Facebook Announces More Ways to Publish to Users Who Click Like Buttons - emmanuelory
http://www.insidefacebook.com/2011/02/23/how-publish-like-button/

======
WillyF
Maybe it's just me, but I find the whole Facebook Like system very confusing.
This is a small step forward, but Facebook still hasn't fixed the core
problems that make it so frustrating.

I have a Facebook page (that I use for both of my two closely related sites)
that has a lot of likes. Each of my sites has its own likes, but not nearly as
many as my page. Then there are pages on my sites with likes too. I choose to
keep promoting my Page because it has the most likes. Obviously, I'd rather
show people a link with 3k likes than 500 likes.

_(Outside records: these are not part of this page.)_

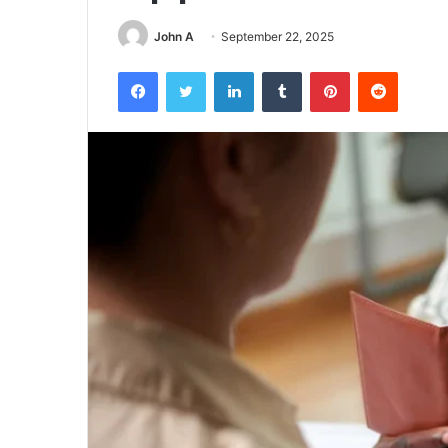
John A
September 22, 2025
Facebook
Twitter
LinkedIn
Tumblr
Pinterest
Reddit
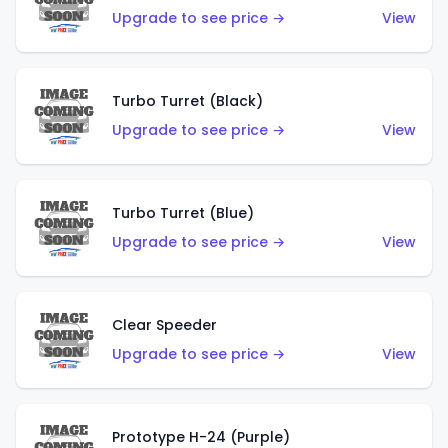
Upgrade to see price →
View
Turbo Turret (Black)
Upgrade to see price →
View
Turbo Turret (Blue)
Upgrade to see price →
View
Clear Speeder
Upgrade to see price →
View
Prototype H-24 (Purple)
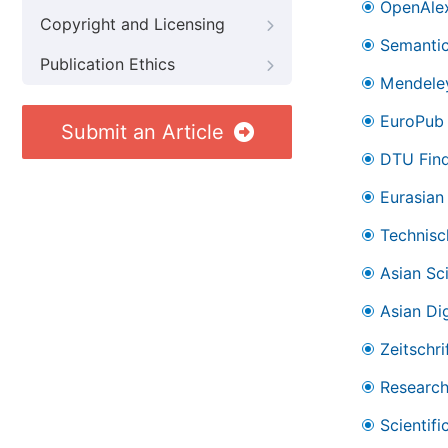
OpenAle
Copyright and Licensing
Semantic
Publication Ethics
Mendele
EuroPub
Submit an Article
DTU Find
Eurasian 
Technisc
Asian Sc
Asian Dig
Zeitschr
Research
Scientifi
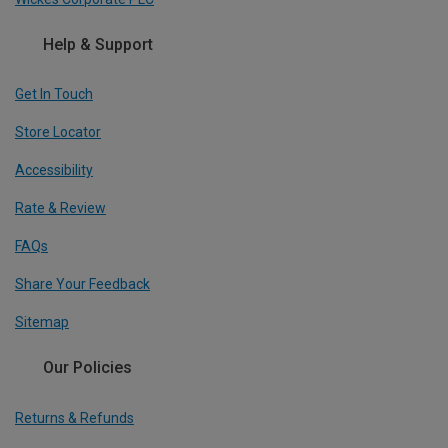
Help & Support
Get In Touch
Store Locator
Accessibility
Rate & Review
FAQs
Share Your Feedback
Sitemap
Our Policies
Returns & Refunds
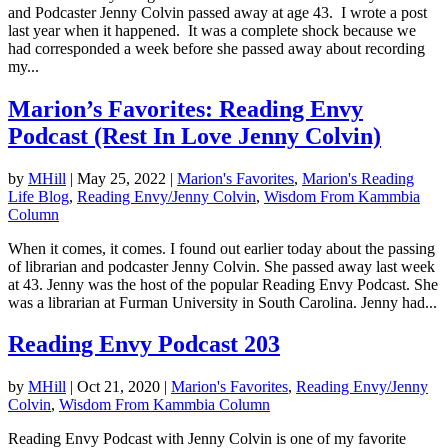
and Podcaster Jenny Colvin passed away at age 43. I wrote a post
last year when it happened. It was a complete shock because we
had corresponded a week before she passed away about recording
my...
Marion’s Favorites: Reading Envy
Podcast (Rest In Love Jenny Colvin)
by
MHill
|
May 25, 2022
|
Marion's Favorites
,
Marion's Reading
Life Blog
,
Reading Envy/Jenny Colvin
,
Wisdom From Kammbia
Column
When it comes, it comes. I found out earlier today about the passing
of librarian and podcaster Jenny Colvin. She passed away last week
at 43. Jenny was the host of the popular Reading Envy Podcast. She
was a librarian at Furman University in South Carolina. Jenny had...
Reading Envy Podcast 203
by
MHill
|
Oct 21, 2020
|
Marion's Favorites
,
Reading Envy/Jenny
Colvin
,
Wisdom From Kammbia Column
Reading Envy Podcast with Jenny Colvin is one of my favorite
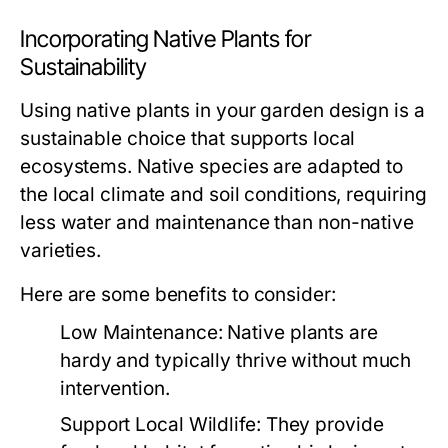
Incorporating Native Plants for
Sustainability
Using native plants in your garden design is a
sustainable choice that supports local
ecosystems. Native species are adapted to
the local climate and soil conditions, requiring
less water and maintenance than non-native
varieties.
Here are some benefits to consider:
Low Maintenance:
Native plants are
hardy and typically thrive without much
intervention.
Support Local Wildlife:
They provide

Why can't I bring these all together in one place? If I could register my URLs
with my page, then everyone who likes anything on my site would Like my Page.
There would be subsets of the Likers (I think it made more sense when we
called them Fans), and I could Publish special content to them. But I want to
be able to Publish to everybody who Likes my stuff with one click of a button.
I don't want to send the same message to 12 different groups through 12
different interfaces.

This is the price that I pay for being an early adopter. First I had a Group.
Then I had a Share button. Then a Facebook Fan Page. Now a Page and Like
buttons. I have no confidence that Facebook won't come up with something new
and make me start all over again. And it's why I don't invest more time (or
money) in Facebook marketing.

It also bugs me that the "Share" functionality is actually better for a site
owner than a Like; however, I've been forced into using Like (until now) so
that I can Publish to the people who Like my site.